2030 yılı öngörülerinde kimya sektöründe birçok değişim öngörülmektedir. Genetiği değiştirilmiş organizmalar, endüstriyel biyoteknoloji, kişiselleştirilmiş ilaçlar, tarımda dijitalleşme, düşük ağırlıktaki araçlar gibi birçok yıkıcı değişikliğin kimya sektörünü yeniden şekillendirmesi beklenmektedir. Bu değişimler süreç teknolojileri, ürün portföyleri, iş modellerinin güncellenmesini zorunlu kılacaktır.
Endüstriyel biyoteknolojideki ilerlemeler biyolojik hammaddelerin üretim süreçlerinde (kimyanın biyolojikleştirilmesi) daha verimli kullanılmasını sağlayacaktır. Orta vadede elektrik, hidrojen ve CO2'den üretilen kimyasallar önem kazanacaktır. Kimya sektörü, sentetik hammaddeler üretmek için yenilenebilir enerjilerdeki tedarik aktivitelerinden yararlanarak, fosil kaynaklarının payını azaltacak,enerji ve sanayi sektörlerini birbirine bağlamada önemli bir rol oynayacaktır.
Talep yapılarındaki temel değişikliğe bir örnek, katalizörlerden ısı, yağ ve benzine dirençli plastiklerin yanı sıra yağ ve yakıt katkı maddelerine kadar birçok kimyasal ürün için talebin azalmasına neden olan elektro hareketliliğin artmasıdır. Aynı zamanda, akü teknolojisi ve akü geri dönüşümü gibi elektrikli motorların çevresinde yeni iş tanımları ortaya çıkmaktadır, bu çerçevede hafif malzemelere olan talep de artmaktadır.
Dijital iş modelleri, mevcut süreçleri, ürünleri veya iş yapış şekillerini temelden değiştiren, yeni değer yaratma yapılarını tanımlamaktadır. Yıkıcı değişimin kapsamına bağlı olarak, kimya şirketlerinin müşteri ilişkilerini veya iş modellerini yeniden tanımlamaları gerekecektir. Müşteri hizmetlerini artırmak için ürün ve hizmetlerin dijital olarak artırılması gerekmektedir. Genellikle bu, tek başına bir şirket tarafından değil, farklı sağlayıcıların müşterileri için çözümler üretmek için katıldığı ortak dijital ağlarda yaratılabilmektedir. Müşteriler genellikle bu süreçte aktif olarak yer almakta ve spesifik gereksinimlerini belirtmektedir.

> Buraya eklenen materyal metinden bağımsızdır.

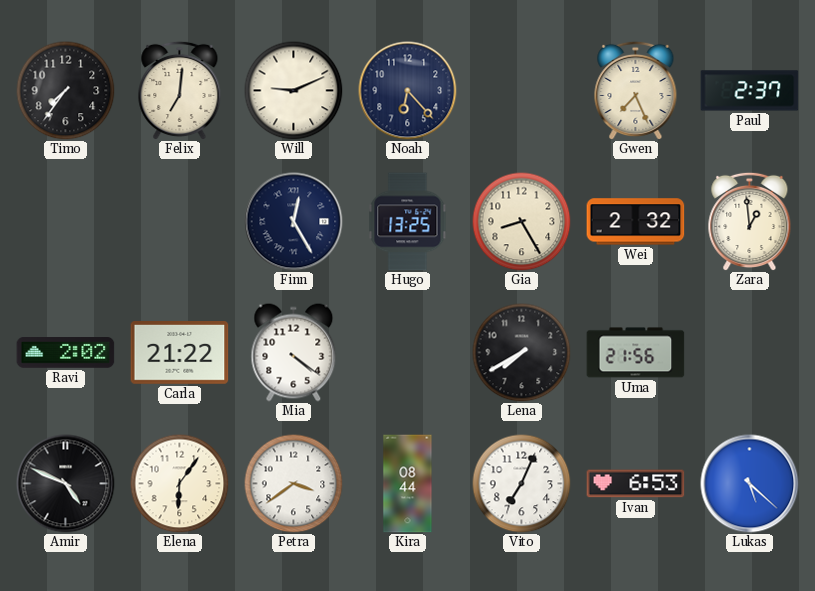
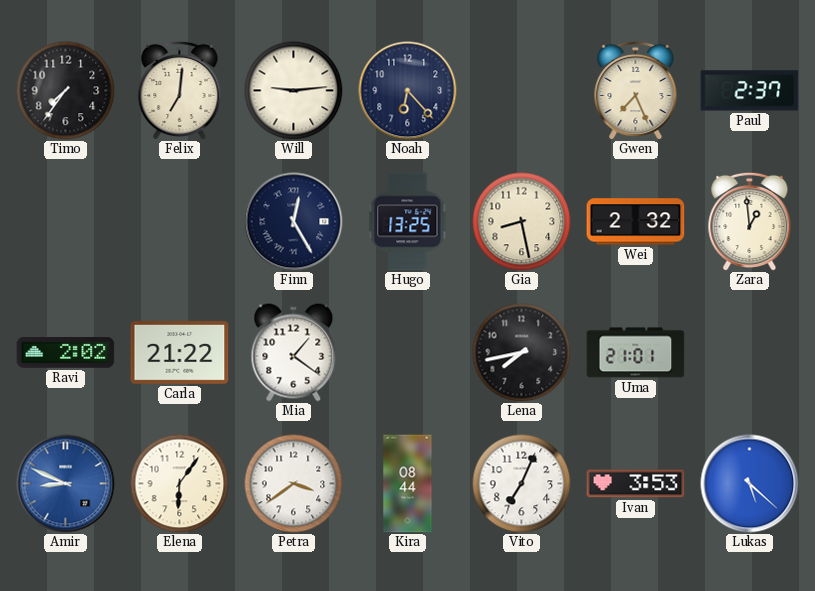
Will: 9:11 -> 9:14
Gia: 8:25 -> 8:28
Mia: 4:21 -> 1:21
Lena: 7:40 -> 7:43
Uma: 21:56 -> 21:01
Amir: 4:49 -> 8:49
Amir dial: black -> blue
Ivan: 6:53 -> 3:53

Fiziksel çalışma ve işgücü girdisinin yoğun kullanıldığı sektörlerde dahi dijitalleşme ve otomasyon konusu her geçen gün daha çok ön plana çıkmaktadır. Dijitalleşme, otomasyon ve uzaktan çalışma modelleri, en geleneksel iş alanlarında dahi üstlenilen rollerin potansiyel olarak %60 ile %70 oranında yer değiştirmesine sebep olabilir. Kimya endüstrisinin de gerek yıkıcı iş modelleri, gerek mevcut üretim düzeninde pandemi, yeni nesil ihtiyaçlar ve uzaktan çalışma modellerinin gelişmesi ve evrilmesi ile bu yer değiştirmeden önemli ölçüde etkilenmesi beklenmektedir.
Kimya, sermaye ve teknoloji yoğun doğası nedeniyle teknolojik ilerlemelerin yansımalarının belirgin olduğu bir sektördür. Bu kapsamda, T.C. Sanayi ve Teknoloji Bakanlığı ile T.C. Ticaret Bakanlığı tarafından ülkemizin mevcut durumlarda ve gelecekte ortaya çıkabilecek kritik ihtiyaçlarını karşılayabilmek, arz güvenliği sağlamak, dışa bağımlılığı azaltmak, teknolojik dönüşüm gerçekleştirmek ve yenilikçi, Ar-Ge yoğun ve katma değeri yüksek belirli büyüklükteki yatırım projelerini desteklemek amacıyla, “Proje Bazlı Teşvik Sistemi” isimli yeni bir teşvik mekanizması tasarlanmıştır. 2018’de bu teşviklerden 23 proje yararlanırken bunların 6 tanesi kimya sektöründen çıkmıştır. Kimya sektöründe teşvik alan projelerin toplam yatırım bedeli 53,4 milyar TL ve yaratacağı ilave istihdam 8.750 kişi olarak açıklanmıştır.